--- START ---

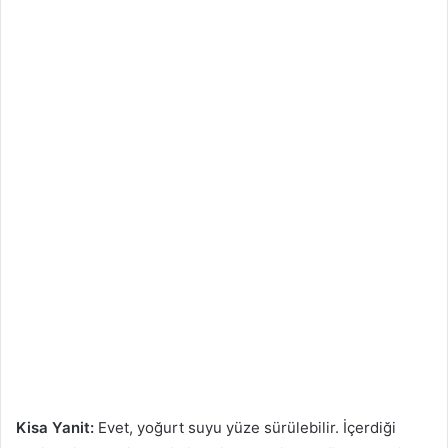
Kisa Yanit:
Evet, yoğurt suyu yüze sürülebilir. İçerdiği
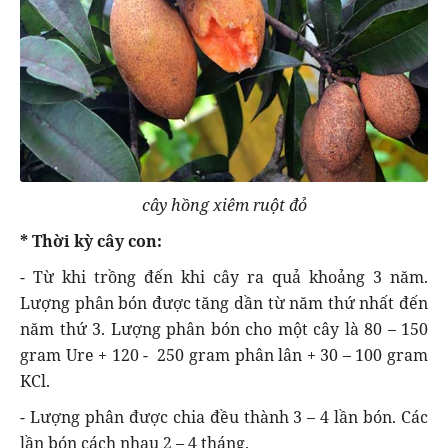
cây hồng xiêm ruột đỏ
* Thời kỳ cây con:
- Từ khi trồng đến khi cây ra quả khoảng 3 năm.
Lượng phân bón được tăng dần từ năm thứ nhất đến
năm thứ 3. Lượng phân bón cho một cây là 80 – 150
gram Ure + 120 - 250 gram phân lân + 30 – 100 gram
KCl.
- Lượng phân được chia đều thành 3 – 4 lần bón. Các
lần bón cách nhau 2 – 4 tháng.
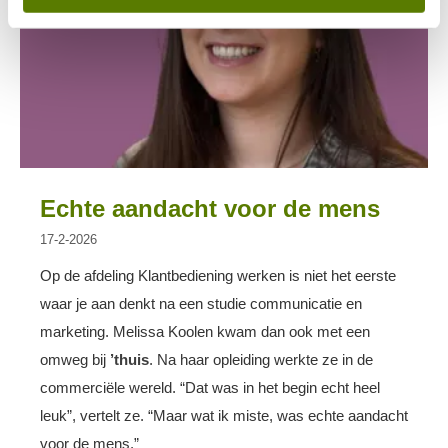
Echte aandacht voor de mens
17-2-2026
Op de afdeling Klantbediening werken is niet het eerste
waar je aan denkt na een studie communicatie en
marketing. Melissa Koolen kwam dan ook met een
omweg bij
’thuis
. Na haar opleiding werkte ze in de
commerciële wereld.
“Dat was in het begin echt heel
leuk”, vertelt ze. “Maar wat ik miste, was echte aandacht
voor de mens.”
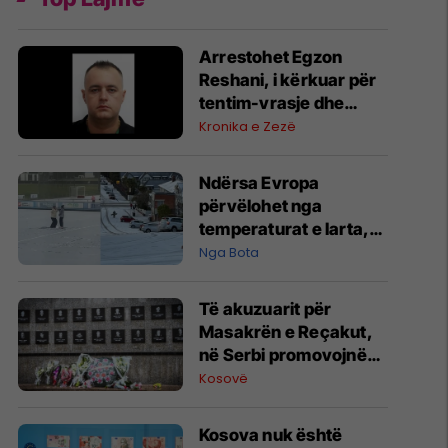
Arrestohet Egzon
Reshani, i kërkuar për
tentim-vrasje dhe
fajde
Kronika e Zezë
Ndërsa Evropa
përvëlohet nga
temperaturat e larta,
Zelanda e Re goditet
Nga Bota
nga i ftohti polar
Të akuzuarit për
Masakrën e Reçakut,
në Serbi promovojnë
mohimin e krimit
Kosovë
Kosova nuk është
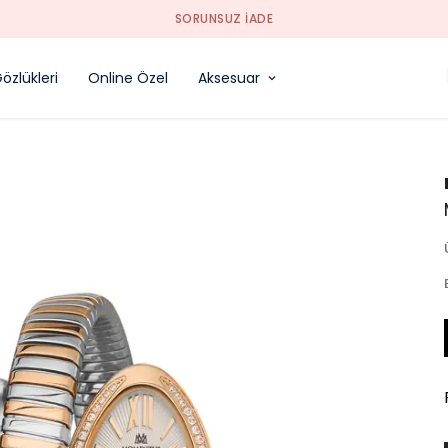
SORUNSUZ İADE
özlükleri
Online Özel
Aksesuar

--- END ---

- **About this exercise**: Copy every line above that includes the string "được".

- **Solution to this task**:
Lượng phân bón được tăng dần từ năm thứ nhất đến
- Lượng phân được chia đều thành 3 – 4 lần bón. Các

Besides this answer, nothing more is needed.